The activist also claimed Walkar (27) wanted to have a small family and a child. “That was her dream,” she added.
Poonawala (28) allegedly strangled Walkar in May this year and sawed her body into 35 pieces which he kept in a 300-litre fridge for almost three weeks at his residence in south Delhi’s Mehrauli before dumping them across the national capital over several days past midnight.
The Delhi Police, who have arrested Poonawala, on Tuesday took him to the forest area in south Delhi’s Chhatarpur and spent nearly three hours to locate specific places where he had allegedly dumped her body parts.
Activist Dhargalkar had organised clean-up drives at Mumbai’s Juhu, Versova, Madh and Aksa beaches along with Marathi actor Madhuri Sangita Patil last year.
Dhargalkar said Walkar, who had participated in the cleanliness drive, did not want to leave her call centre job at Malad in Mumbai.
However, her boyfriend Poonawala forced her or prevailed upon her to do so saying they should go far away from Mumbai and Vasai, where Walkar’s family resided, as he feared her parents could approach police against him, the activist said.
“Walkar was worried about several things. When I asked her why she was aloof and not mixing up with the rest of the group, she said she was tense and worried,” Dhargalkar claimed.

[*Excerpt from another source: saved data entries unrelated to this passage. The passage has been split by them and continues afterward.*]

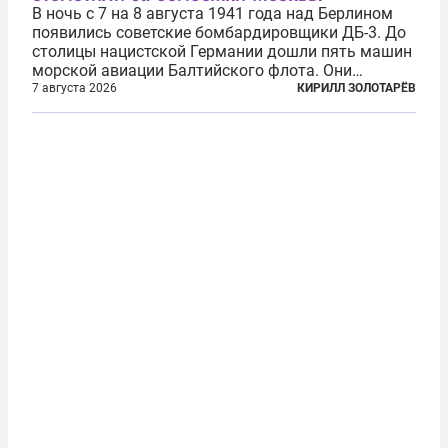
В ночь с 7 на 8 августа 1941 года над Берлином
появились советские бомбардировщики ДБ-3. До
столицы нацистской Германии дошли пять машин
морской авиации Балтийского флота. Они
сбросили бомбы на город, который в тот момент
7 августа 2026
КИРИЛЛ ЗОЛОТАРЁВ
жил в полной уверенности, что война идет где-то
далеко на востоке, Красная...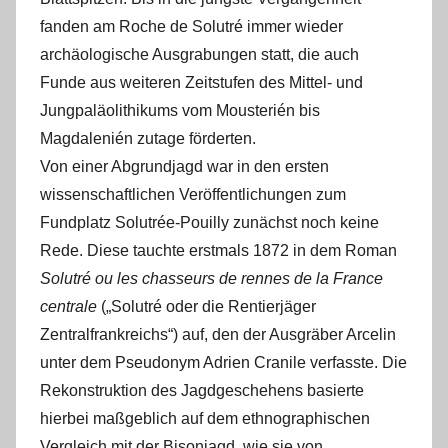
fanden am Roche de Solutré immer wieder
archäologische Ausgrabungen statt, die auch
Funde aus weiteren Zeitstufen des Mittel- und
Jungpaläolithikums vom Mousterién bis
Magdalenién zutage förderten.
Von einer Abgrundjagd war in den ersten
wissenschaftlichen Veröffentlichungen zum
Fundplatz Solutrée-Pouilly zunächst noch keine
Rede. Diese tauchte erstmals 1872 in dem Roman
Solutré ou les chasseurs de rennes de la France
centrale
(„Solutré oder die Rentierjäger
Zentralfrankreichs“) auf, den der Ausgräber Arcelin
unter dem Pseudonym Adrien Cranile verfasste. Die
Rekonstruktion des Jagdgeschehens basierte
hierbei maßgeblich auf dem ethnographischen
Vergleich mit der Bisonjagd, wie sie von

“She told me that she was having financial problems. She did not mention her live-in relationship, but said her boyfriend wanted her to leave Mumbai and Maharashtra,” she said.

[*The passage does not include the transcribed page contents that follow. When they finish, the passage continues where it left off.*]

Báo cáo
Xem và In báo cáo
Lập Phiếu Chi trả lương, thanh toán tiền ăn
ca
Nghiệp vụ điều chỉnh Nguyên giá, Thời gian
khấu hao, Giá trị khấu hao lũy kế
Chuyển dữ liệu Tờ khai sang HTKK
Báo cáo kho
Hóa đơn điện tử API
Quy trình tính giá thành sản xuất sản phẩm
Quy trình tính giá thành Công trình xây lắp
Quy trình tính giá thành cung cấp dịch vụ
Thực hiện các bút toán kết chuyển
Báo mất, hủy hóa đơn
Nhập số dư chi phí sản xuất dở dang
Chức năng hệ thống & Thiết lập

“Due to their fights and misunderstandings as well as Walkar’s suspicion that Poonawala was cheating on her, she could not concentrate properly on her work. Their relationship was in a constant state of turmoil and there were times when the couple had no money,” the activist claimed.

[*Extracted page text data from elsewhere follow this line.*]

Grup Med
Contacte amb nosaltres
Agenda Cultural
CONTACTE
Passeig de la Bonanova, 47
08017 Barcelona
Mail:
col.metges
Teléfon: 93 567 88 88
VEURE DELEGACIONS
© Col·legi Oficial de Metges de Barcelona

Dhargalkar also said Walkar had asked her if there was an opportunity for a part-time or work-from-home job with her NGO, so that she could earn some extra money.
She said Walkar loved Mumbai and wanted to do something for the city, particularly to make it clean.
“She was hardworking, but did not mix up with others or talk to them much. She only spoke when she was spoken to or asked any questions. She was reserved and mostly kept to herself. She did not share anything about her family or personal life,” Dhargalkar said.